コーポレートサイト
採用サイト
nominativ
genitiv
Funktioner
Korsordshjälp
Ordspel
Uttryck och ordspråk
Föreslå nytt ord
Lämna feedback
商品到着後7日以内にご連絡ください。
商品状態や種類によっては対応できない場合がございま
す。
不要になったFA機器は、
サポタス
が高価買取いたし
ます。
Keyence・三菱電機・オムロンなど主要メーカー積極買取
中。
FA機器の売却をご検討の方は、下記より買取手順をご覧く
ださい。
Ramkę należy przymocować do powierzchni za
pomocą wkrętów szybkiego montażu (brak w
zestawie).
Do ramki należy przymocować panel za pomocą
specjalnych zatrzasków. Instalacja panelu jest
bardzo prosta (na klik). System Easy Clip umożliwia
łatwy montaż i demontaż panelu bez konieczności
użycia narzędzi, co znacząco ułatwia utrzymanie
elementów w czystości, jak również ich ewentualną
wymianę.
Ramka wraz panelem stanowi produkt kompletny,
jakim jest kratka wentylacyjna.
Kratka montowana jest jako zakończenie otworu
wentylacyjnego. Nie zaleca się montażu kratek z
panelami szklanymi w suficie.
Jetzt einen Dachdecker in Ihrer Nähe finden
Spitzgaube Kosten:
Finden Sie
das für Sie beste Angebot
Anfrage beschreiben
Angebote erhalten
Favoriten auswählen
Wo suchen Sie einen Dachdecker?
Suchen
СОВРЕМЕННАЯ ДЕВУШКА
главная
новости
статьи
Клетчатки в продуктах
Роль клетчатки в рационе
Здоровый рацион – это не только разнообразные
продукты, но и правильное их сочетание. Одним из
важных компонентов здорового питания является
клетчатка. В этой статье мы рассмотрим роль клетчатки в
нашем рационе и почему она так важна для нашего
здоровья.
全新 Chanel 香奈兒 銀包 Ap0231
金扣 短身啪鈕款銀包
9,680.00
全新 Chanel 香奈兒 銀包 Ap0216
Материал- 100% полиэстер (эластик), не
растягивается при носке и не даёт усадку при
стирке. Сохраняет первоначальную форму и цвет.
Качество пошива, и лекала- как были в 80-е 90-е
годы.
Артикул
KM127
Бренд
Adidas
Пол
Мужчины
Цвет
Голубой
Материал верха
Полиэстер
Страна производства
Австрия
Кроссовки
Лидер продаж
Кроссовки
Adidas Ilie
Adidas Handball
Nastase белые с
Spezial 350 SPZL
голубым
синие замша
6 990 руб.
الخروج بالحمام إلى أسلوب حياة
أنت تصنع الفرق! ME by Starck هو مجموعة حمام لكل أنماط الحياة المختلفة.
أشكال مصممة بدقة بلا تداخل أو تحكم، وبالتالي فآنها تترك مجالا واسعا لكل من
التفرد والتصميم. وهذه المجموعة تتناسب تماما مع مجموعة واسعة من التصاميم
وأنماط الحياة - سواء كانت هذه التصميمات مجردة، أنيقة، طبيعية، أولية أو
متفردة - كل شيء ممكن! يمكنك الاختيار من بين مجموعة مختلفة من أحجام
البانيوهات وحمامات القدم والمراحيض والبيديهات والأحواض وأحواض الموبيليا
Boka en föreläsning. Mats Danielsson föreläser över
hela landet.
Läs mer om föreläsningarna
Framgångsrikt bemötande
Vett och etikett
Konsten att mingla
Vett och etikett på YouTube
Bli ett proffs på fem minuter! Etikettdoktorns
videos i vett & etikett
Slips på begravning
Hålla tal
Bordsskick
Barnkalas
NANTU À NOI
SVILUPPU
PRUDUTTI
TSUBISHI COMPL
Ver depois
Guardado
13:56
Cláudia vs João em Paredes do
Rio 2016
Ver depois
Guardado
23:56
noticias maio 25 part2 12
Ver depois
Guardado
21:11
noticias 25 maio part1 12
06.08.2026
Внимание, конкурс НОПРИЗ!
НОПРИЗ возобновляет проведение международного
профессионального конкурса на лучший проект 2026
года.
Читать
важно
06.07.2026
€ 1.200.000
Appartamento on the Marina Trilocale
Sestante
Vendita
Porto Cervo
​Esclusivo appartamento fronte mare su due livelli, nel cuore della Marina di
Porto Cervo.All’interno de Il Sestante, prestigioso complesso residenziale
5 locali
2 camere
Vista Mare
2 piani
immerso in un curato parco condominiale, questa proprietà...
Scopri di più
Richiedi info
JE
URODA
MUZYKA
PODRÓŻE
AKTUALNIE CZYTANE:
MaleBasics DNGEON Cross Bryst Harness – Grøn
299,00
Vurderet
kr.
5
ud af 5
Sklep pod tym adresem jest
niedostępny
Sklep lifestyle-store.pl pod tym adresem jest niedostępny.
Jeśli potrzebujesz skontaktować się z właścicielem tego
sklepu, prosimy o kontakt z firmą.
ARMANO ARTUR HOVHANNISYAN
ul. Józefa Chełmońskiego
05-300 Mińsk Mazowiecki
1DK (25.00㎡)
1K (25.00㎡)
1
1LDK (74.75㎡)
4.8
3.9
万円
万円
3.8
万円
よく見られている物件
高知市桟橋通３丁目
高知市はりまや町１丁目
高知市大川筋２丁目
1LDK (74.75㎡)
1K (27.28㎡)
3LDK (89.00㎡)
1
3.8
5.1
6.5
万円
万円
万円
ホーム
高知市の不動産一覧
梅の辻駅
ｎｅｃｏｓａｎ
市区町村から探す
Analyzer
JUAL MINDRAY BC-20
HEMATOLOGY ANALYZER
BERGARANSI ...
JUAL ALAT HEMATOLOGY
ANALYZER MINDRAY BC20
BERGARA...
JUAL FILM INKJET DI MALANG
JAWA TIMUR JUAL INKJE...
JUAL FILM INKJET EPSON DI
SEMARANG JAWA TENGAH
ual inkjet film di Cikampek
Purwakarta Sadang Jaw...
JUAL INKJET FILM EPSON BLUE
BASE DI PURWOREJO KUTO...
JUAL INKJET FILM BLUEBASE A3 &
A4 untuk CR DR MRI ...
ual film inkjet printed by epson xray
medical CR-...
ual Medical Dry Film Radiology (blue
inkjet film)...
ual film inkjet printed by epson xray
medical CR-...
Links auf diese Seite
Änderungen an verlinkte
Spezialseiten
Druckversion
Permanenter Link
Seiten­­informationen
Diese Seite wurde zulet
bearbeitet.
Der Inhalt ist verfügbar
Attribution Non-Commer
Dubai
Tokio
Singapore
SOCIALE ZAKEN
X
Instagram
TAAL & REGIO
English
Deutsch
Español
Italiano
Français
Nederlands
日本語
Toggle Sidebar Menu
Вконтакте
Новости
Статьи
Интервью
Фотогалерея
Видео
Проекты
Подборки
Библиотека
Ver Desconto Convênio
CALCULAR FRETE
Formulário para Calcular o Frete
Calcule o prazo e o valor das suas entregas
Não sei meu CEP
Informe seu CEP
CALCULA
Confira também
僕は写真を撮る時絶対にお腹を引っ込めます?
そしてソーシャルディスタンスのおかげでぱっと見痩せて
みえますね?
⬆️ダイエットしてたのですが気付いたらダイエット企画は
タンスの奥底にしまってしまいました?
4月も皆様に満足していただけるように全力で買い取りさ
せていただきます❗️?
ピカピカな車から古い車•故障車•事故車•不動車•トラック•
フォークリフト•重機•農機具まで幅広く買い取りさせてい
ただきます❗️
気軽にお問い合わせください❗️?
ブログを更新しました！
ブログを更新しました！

=======

→ **Task description**
After locating the line holding "стирке. Сохраняет первоначальную" above, output exactly that line and every line after it through the line holding "Adidas Handball". Include nothing else.

→ **Completed task**
стирке. Сохраняет первоначальную форму и цвет.
Качество пошива, и лекала- как были в 80-е 90-е
годы.
Артикул
KM127
Бренд
Adidas
Пол
Мужчины
Цвет
Голубой
Материал верха
Полиэстер
Страна производства
Австрия
Кроссовки
Лидер продаж
Кроссовки
Adidas Ilie
Adidas Handball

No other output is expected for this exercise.